During your Master’s in Electrical Engineering, you will earn 120 EC within two years. In addition to the two compulsory courses for all master’s students in Electrical Engineering, you will take four mandatory specialisation courses to develop expertise in communication networks. You will also take elective courses to deepen your knowledge or broaden your expertise by exploring related disciplines. In your second year, you will do an internship and conduct research for your master’s thesis.
STRUCTURE
Year 1 | Number of EC | |
---|---|---|
Philosophical and societal courses | 5 EC | |
Mandatory specialisation courses | 20 EC | |
Electives and homologation courses | 35 EC | Suggested elective courses: |
Year 2 | Number of EC | |
Internship | 20 EC | In the second year, you will do an internship preparing you for the professional field. |
Master’s thesis | 40 EC | In the final three quarters, you will join a research group to complete your master’s thesis. |
Total EC | 120 EC |
Internship
In the second year of your Master’s in Electrical Engineering, you will do an internship. That way, you can apply the knowledge and skills you have acquired during your studies at a telecommunications company, internet service provider, consulting firm, or research centre in the Netherlands or abroad. The EEMCS faculty at the University of Twente has connections with a large number of high-tech companies, research institutes, and other organisations where you can do your internship.

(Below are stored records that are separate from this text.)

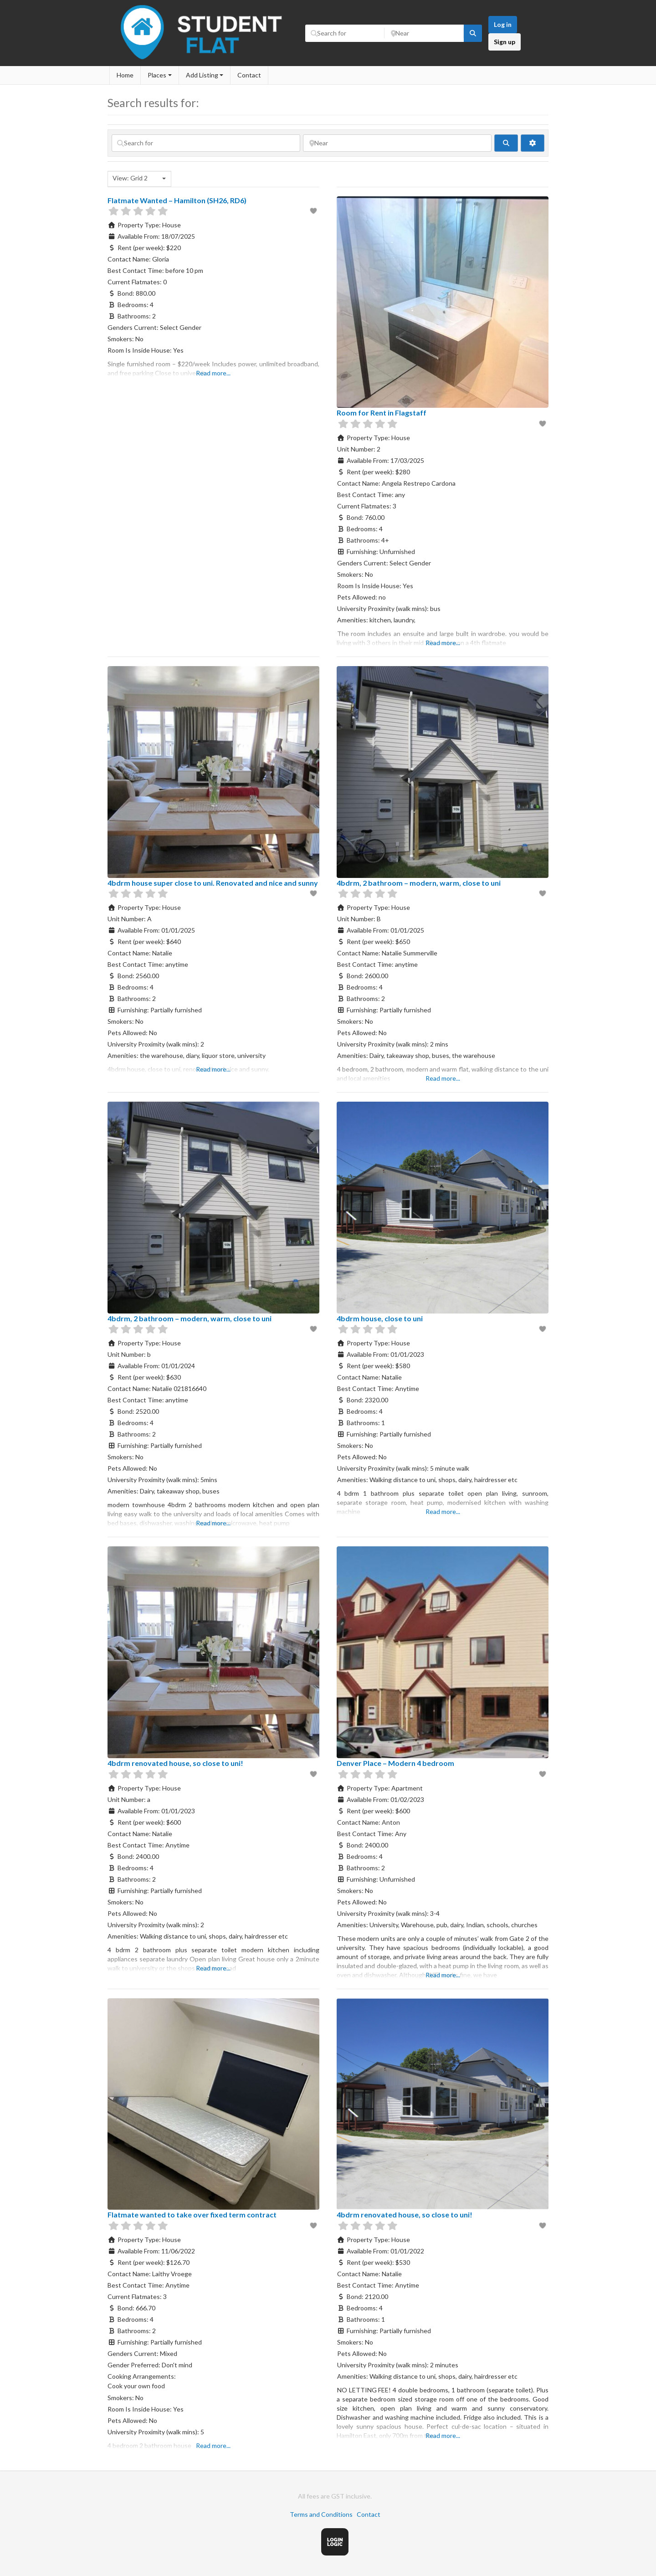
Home (125, 75)
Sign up (504, 42)
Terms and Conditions (321, 2514)
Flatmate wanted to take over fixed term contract (192, 2214)
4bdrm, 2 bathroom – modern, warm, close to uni (419, 882)
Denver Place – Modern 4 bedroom (395, 1763)
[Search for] (344, 33)
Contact (249, 75)
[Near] (424, 33)
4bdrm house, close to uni (380, 1318)
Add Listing (202, 75)
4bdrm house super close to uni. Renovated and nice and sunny (213, 882)
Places (157, 75)
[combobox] (139, 179)
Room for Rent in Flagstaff (381, 412)
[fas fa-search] (473, 33)
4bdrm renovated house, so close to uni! (175, 1763)
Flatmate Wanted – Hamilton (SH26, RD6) (177, 200)
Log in (503, 24)
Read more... (213, 373)
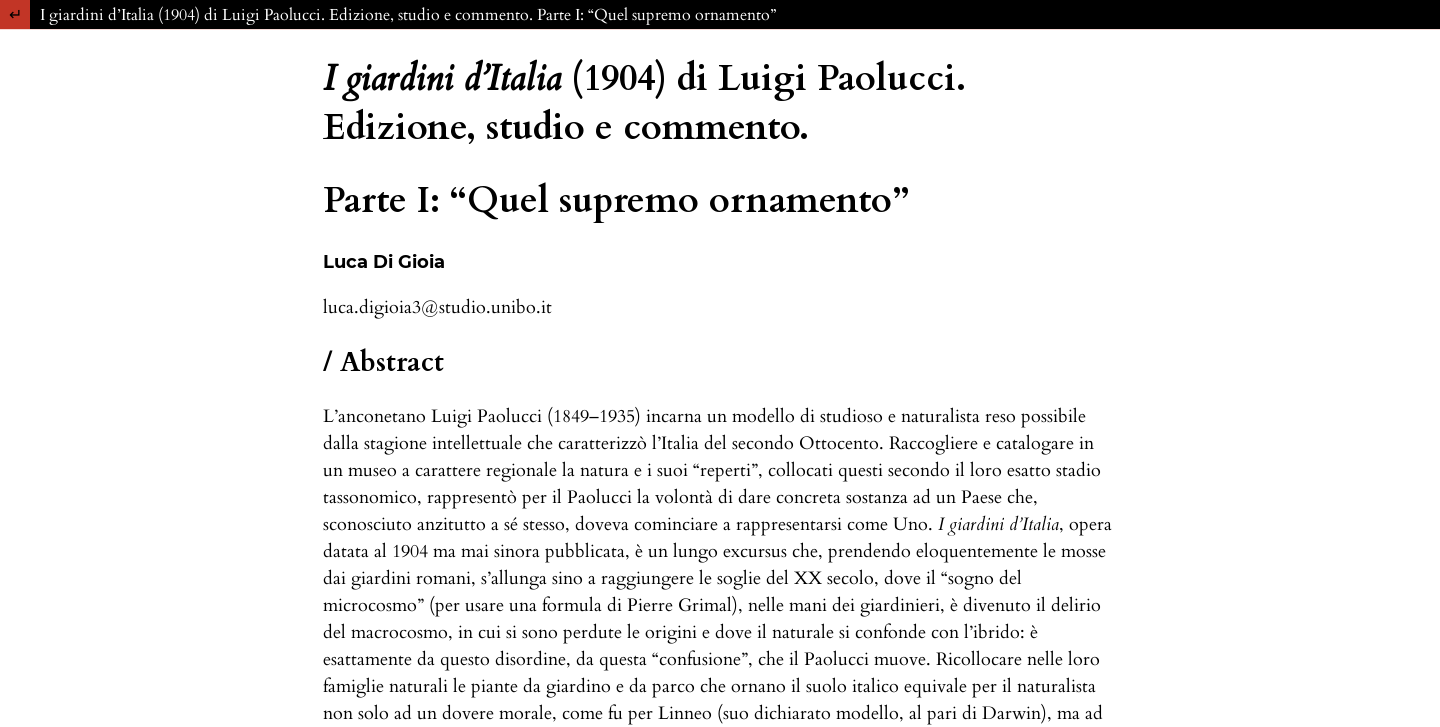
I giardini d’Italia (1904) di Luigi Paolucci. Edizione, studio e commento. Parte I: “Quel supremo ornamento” (408, 15)
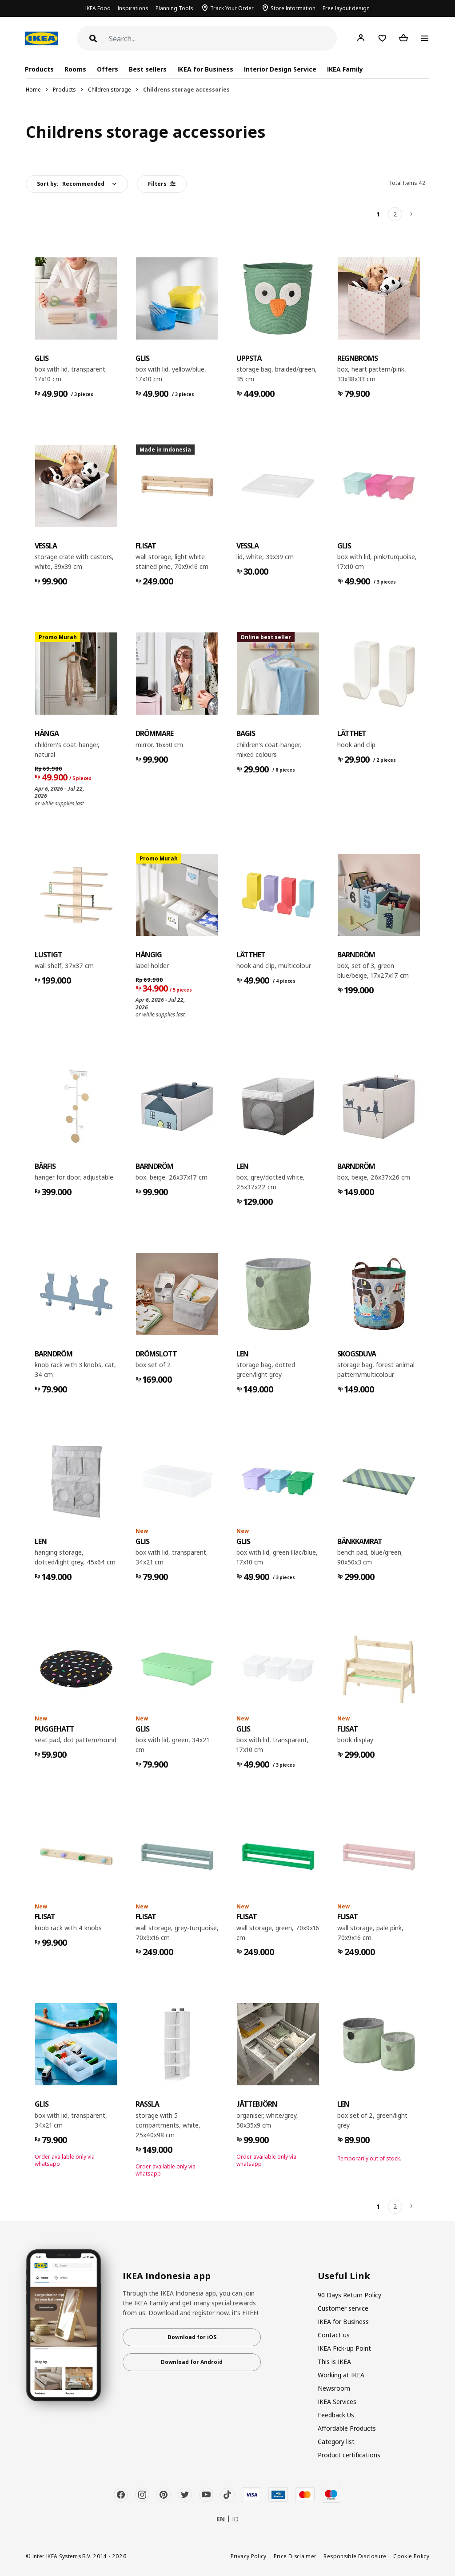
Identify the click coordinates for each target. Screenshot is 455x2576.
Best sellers (148, 69)
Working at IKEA (341, 2375)
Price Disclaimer (295, 2556)
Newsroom (334, 2388)
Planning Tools (174, 8)
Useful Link (344, 2276)
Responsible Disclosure (354, 2556)
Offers (107, 69)
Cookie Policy (411, 2556)
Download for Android (192, 2362)
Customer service (343, 2308)
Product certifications (349, 2455)
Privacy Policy (249, 2556)
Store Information (293, 8)
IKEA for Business (205, 69)
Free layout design (346, 8)
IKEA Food (98, 8)
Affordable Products (347, 2428)
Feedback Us (336, 2415)
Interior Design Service (280, 69)
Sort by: (70, 184)
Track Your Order (232, 8)
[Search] (223, 39)
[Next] (412, 214)
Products (64, 89)
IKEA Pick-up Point (344, 2348)
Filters (162, 184)
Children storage (109, 89)
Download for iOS (192, 2337)
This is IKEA (334, 2361)
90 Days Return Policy (349, 2295)
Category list (336, 2441)
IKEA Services (337, 2401)
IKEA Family (345, 69)
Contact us (334, 2335)
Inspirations (133, 8)
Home (33, 89)
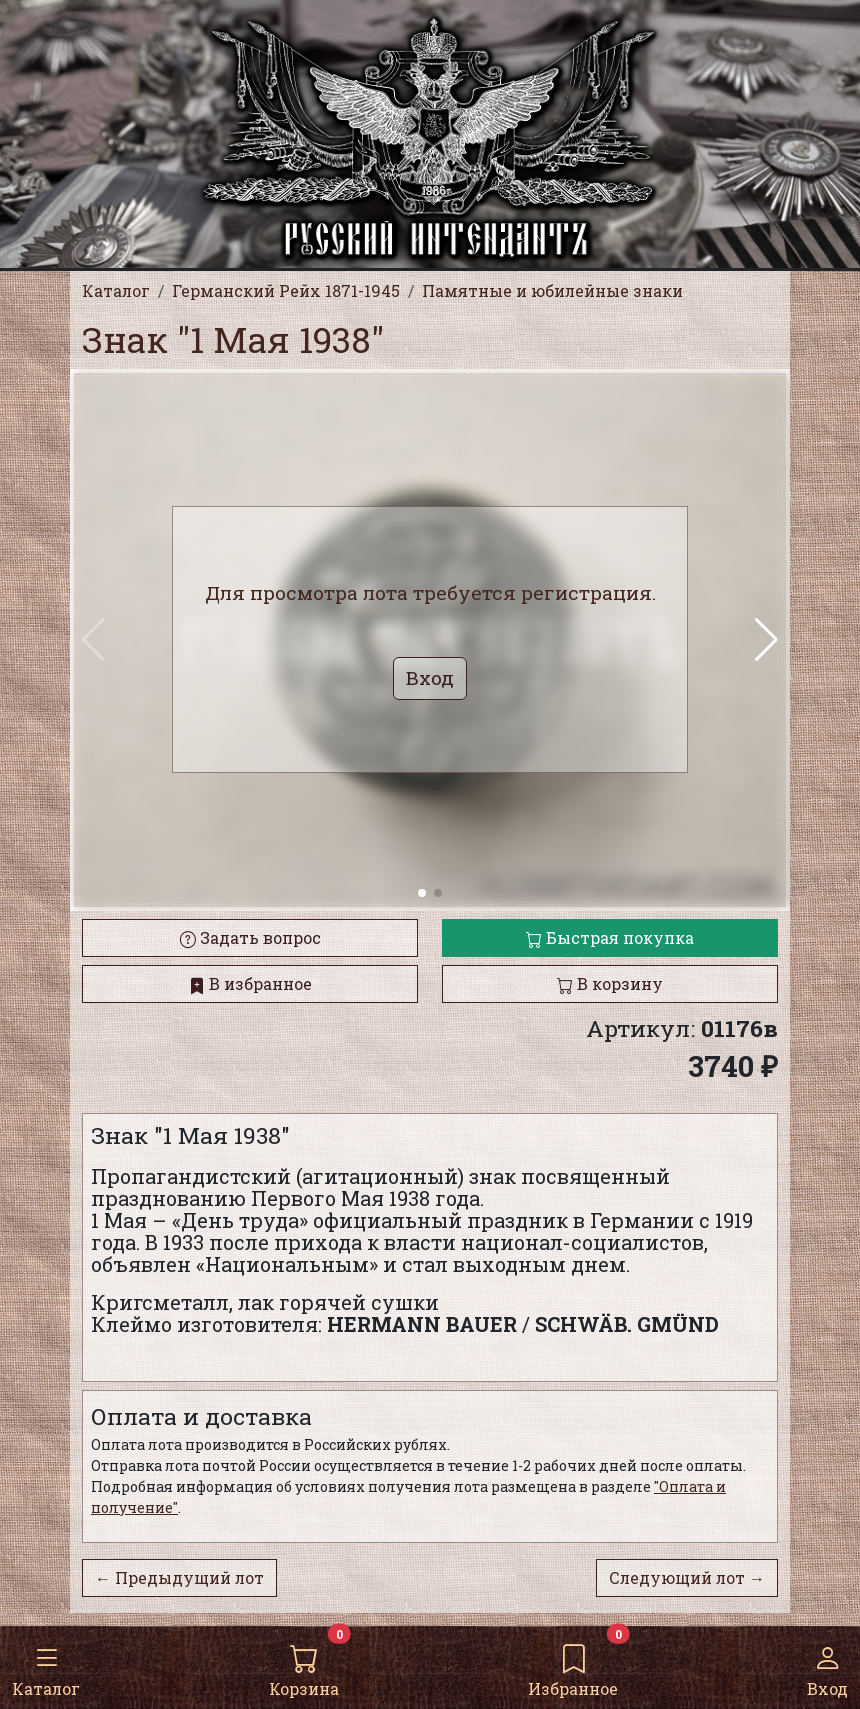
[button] (766, 640)
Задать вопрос (250, 937)
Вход (827, 1666)
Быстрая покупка (610, 937)
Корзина (304, 1666)
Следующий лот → (687, 1577)
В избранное (250, 983)
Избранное (573, 1666)
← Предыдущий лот (179, 1577)
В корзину (610, 983)
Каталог (46, 1666)
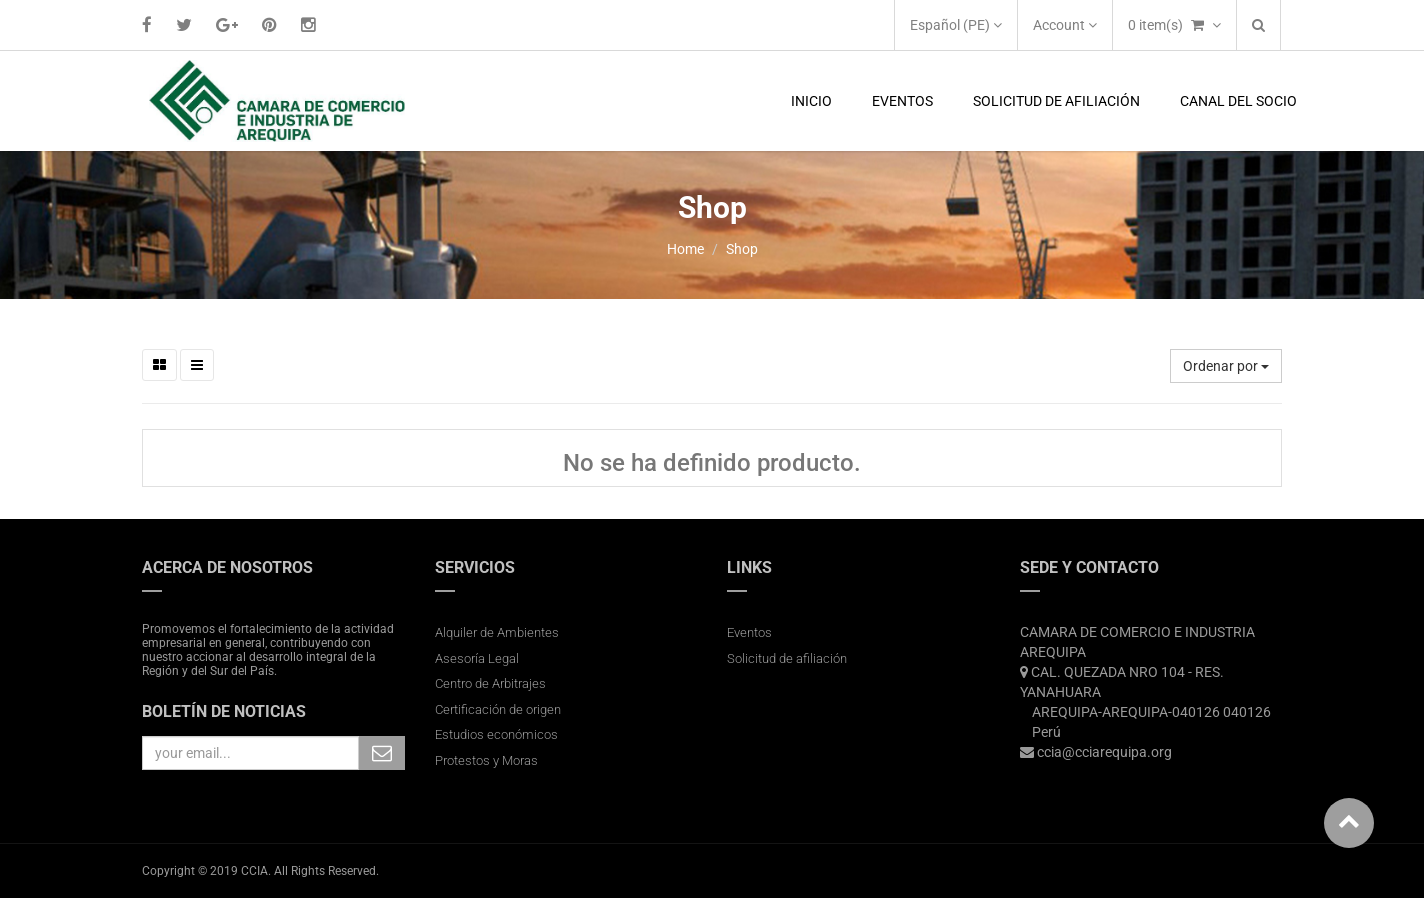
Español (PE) (956, 25)
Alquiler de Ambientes (497, 632)
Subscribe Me (382, 753)
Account (1065, 25)
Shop (742, 249)
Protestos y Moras (486, 760)
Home (685, 249)
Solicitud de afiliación (787, 658)
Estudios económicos (496, 734)
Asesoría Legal (477, 658)
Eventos (749, 632)
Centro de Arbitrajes (492, 683)
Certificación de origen (498, 709)
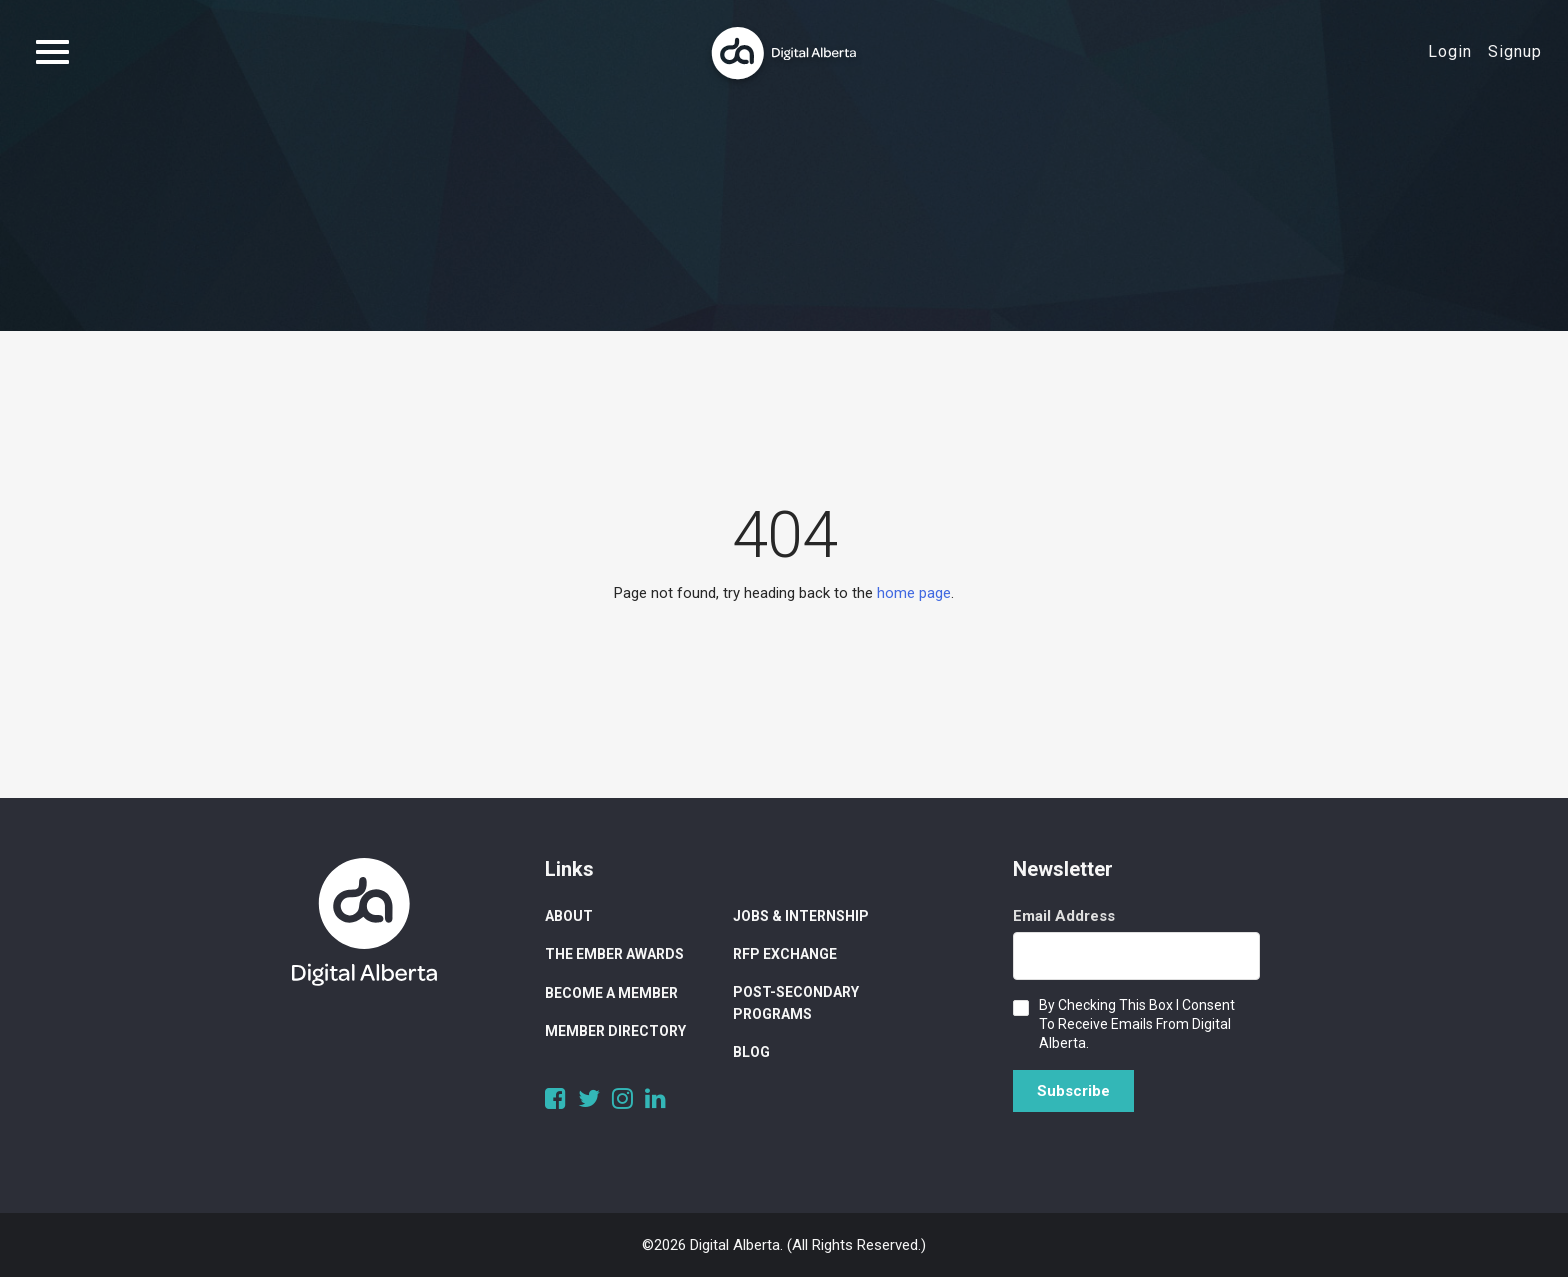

Previous students have done internships at:
- Technology companies, such as Demcon
- Telecommunications companies, such as KPN and Vodafone
- Brightsight, Agentschap Telecom, Curious Inc., and other ICT consultancy companies
Master's thesis
You will complete your Master’s by writing your master’s thesis. You can conduct research within the research group Design and Analysis of Communication Systems or do an external master’s thesis at a company. For example, in a previous assignment, a student investigated models and algorithms for finding optimal routing paths that handle data without delays in large-scale communication networks. In another assignment, a student examined how to use mathematical models to assess the reliability of a communication network and handle problems when parts fail.